• **HOW TO COMPLETE THIS TASK**
Scan the records for the line containing "anning Bestemd voor Voor"; extract it and all later lines, verbatim, through the end, and nothing before it.

• **INPUT FOR THIS TASK**
|---|

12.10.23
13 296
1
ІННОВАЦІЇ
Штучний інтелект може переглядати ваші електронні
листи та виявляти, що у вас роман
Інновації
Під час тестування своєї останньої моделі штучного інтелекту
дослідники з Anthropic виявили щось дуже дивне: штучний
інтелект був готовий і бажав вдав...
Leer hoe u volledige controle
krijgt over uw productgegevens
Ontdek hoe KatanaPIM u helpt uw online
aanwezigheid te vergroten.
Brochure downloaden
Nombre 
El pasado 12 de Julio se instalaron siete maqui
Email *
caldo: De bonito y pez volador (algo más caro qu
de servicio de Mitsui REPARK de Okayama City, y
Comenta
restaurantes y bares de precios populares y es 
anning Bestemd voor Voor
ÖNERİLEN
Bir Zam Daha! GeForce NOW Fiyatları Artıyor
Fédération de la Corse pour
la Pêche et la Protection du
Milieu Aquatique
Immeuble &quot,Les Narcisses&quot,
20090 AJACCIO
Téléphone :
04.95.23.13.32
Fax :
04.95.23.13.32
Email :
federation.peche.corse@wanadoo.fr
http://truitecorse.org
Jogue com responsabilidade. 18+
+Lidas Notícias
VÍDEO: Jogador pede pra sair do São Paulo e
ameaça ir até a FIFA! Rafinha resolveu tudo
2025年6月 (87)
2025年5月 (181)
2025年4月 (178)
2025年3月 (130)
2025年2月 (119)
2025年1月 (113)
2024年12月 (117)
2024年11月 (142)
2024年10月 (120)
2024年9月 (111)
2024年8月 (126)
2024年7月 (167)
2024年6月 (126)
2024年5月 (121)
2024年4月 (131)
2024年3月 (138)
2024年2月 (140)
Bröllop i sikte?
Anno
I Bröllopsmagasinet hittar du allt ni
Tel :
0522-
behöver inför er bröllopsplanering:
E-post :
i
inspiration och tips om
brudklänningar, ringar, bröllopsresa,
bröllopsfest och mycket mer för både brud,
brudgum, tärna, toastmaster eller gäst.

|---|

• **SOLUTION TO THIS EXERCISE**
anning Bestemd voor Voor
ÖNERİLEN
Bir Zam Daha! GeForce NOW Fiyatları Artıyor
Fédération de la Corse pour
la Pêche et la Protection du
Milieu Aquatique
Immeuble &quot,Les Narcisses&quot,
20090 AJACCIO
Téléphone :
04.95.23.13.32
Fax :
04.95.23.13.32
Email :
federation.peche.corse@wanadoo.fr
http://truitecorse.org
Jogue com responsabilidade. 18+
+Lidas Notícias
VÍDEO: Jogador pede pra sair do São Paulo e
ameaça ir até a FIFA! Rafinha resolveu tudo
2025年6月 (87)
2025年5月 (181)
2025年4月 (178)
2025年3月 (130)
2025年2月 (119)
2025年1月 (113)
2024年12月 (117)
2024年11月 (142)
2024年10月 (120)
2024年9月 (111)
2024年8月 (126)
2024年7月 (167)
2024年6月 (126)
2024年5月 (121)
2024年4月 (131)
2024年3月 (138)
2024年2月 (140)
Bröllop i sikte?
Anno
I Bröllopsmagasinet hittar du allt ni
Tel :
0522-
behöver inför er bröllopsplanering:
E-post :
i
inspiration och tips om
brudklänningar, ringar, bröllopsresa,
bröllopsfest och mycket mer för både brud,
brudgum, tärna, toastmaster eller gäst.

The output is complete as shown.